Under new legislation introduced in the Child Support, Pensions and Social Security Act 2000 the employer and employee will be able to make a joint election under which the liability for all or part of the employer's NICs on share option gains is transferred to the employee. These regulations provide the supporting legislation to enable employers to make elections. An election will take effect after the Inland Revenue have approved the form of the election and the arrangements made for securing that any liability transferred by the election is paid.
Approval to applications for elections can now be made after which employers and employees can make an election in relation to any unapproved share option granted on or after 6 April 1999 where the gain has not yet arisen. Additionally, employers may also make elections covering options granted to their employees where the share option gain is made after 19 May but before the election is made provided that the election is made by the 27 October 2000.
This change should help companies with very volatile share prices that offer their employees substantial share options as part of their remuneration package. Transferring the charge to the employee should solve the accounting difficulties faced by companies, particularly in the US. These arise because of the need for companies to put a provision in their accounts for a NICs liability that is unpredictable since it depends on the company's share price at the time when the employee decides to exercise his or her option. It also helps smaller start-up companies which may have limited cash flow by moving the liability for the employer's NICs charge to the employee.
Since 6 April 1999 National Insurance has been payable by both employer and employee on the gains arising when share options granted after 5 April 1999 are exercised outside an Inland Revenue approved scheme (or are cancelled or assigned) and where the shares or the option are readily convertible into cash. Before then, National Insurance was payable when share options were granted, but only if the options were granted at a discount and any charge was limited to the amount of this discount. The rules were changed because the charge at grant reflected neither the gain that the employee made when the option was exercised nor the fact that the option might not be exercised. The old rules were also deliberately used by some firms to pay large bonuses to directors and top-paid employees free of National Insurance.
Whereas the employee's earnings are subject to a cap (currently £27,820) above which no NICs are payable by the employee, the earnings cap on secondary NICs (normally borne by the employer) was removed in 1985 by the previous Administration to offset the cost of reducing the NICs burden for the lower paid. The secondary contribution rate is currently 12.2%.
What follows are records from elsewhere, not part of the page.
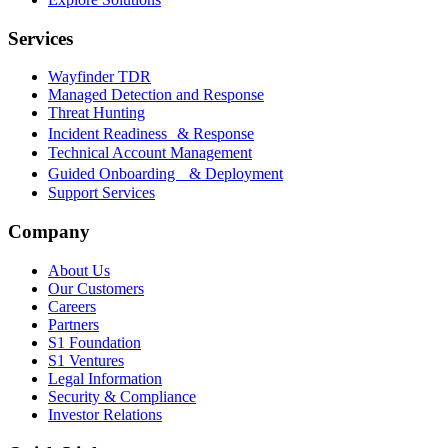
Services
Wayfinder TDR
Managed Detection and Response
Threat Hunting
Incident Readiness & Response
Technical Account Management
Guided Onboarding & Deployment
Support Services
Company
About Us
Our Customers
Careers
Partners
S1 Foundation
S1 Ventures
Legal Information
Security & Compliance
Investor Relations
There are currently two Inland Revenue approved share options schemes, the SAYE Sharesave scheme which is an all-employee scheme and the Company Share Option Plan (CSOP) under which an employee can be granted options over shares worth up to #30,000. Gains arising from the exercise of options under these schemes are free of income tax and National Insurance. In addition, the new Enterprise Management Incentives introduced in this year's Finance Act enables small higher-risk companies to grant up to £1.5 million of options free of tax and National Insurance to retain and recruit highly-skilled individuals.
Income tax is chargeable on gains made by employees from unapproved share options. The employer must account to the Inland Revenue for the tax under PAYE if the shares are readily convertible into cash. Where income tax on the gain is payable through PAYE a NIC liability will also arise.
Companies with very volatile share prices expressed concern that their exposure to an unpredictable NICs liability on unapproved share options could endanger their investment strategies and damage their future growth by deterring investors. The Chancellor announced in his Budget speech that he was asking the Financial Secretary to consult on a technical solution to this problem that would allow employer and employee to come to a voluntary agreement under which some or all of the employer's NICs liability would be paid by the employee. During that consultation many companies said that they would use the opportunity to recover the NICs charge from the employee. But those that reported in the US said they could not make such agreements because this would cause accounting difficulties. The election process was therefore developed as an alternative solution, in consultation with US companies, so that the liability could be transferred to the employee, if the employee agrees, in a manner that prevents the US accounting difficulties.
On 19 May it was announced that legislation would be introduced at the earliest opportunity to allow the employee to bear the employer's NIC on share option gains. It was also announced that the employer's NIC paid by employees as a result of this change would qualify for relief against the taxable gain on the share option. The primary legislation was contained in the Child Support, Pensions and Social Security Act 2000 and the Finance Act 2000, both of which received Royal Assent on the 28 July.
The amendments made are contained in The Social Security (Contributions)(Amendment No.10) Regulations 2000 (SI 2000/2744), The Social Security (Contributions)(Amendment No.10)(Northern Ireland) Regulations 2000 (SI 2000/2743) and consequential amendments in The Income Tax (Sub-contractors in the Construction Industry and Employments)(Amendment) Regulations 2000 (SI 2000/2742).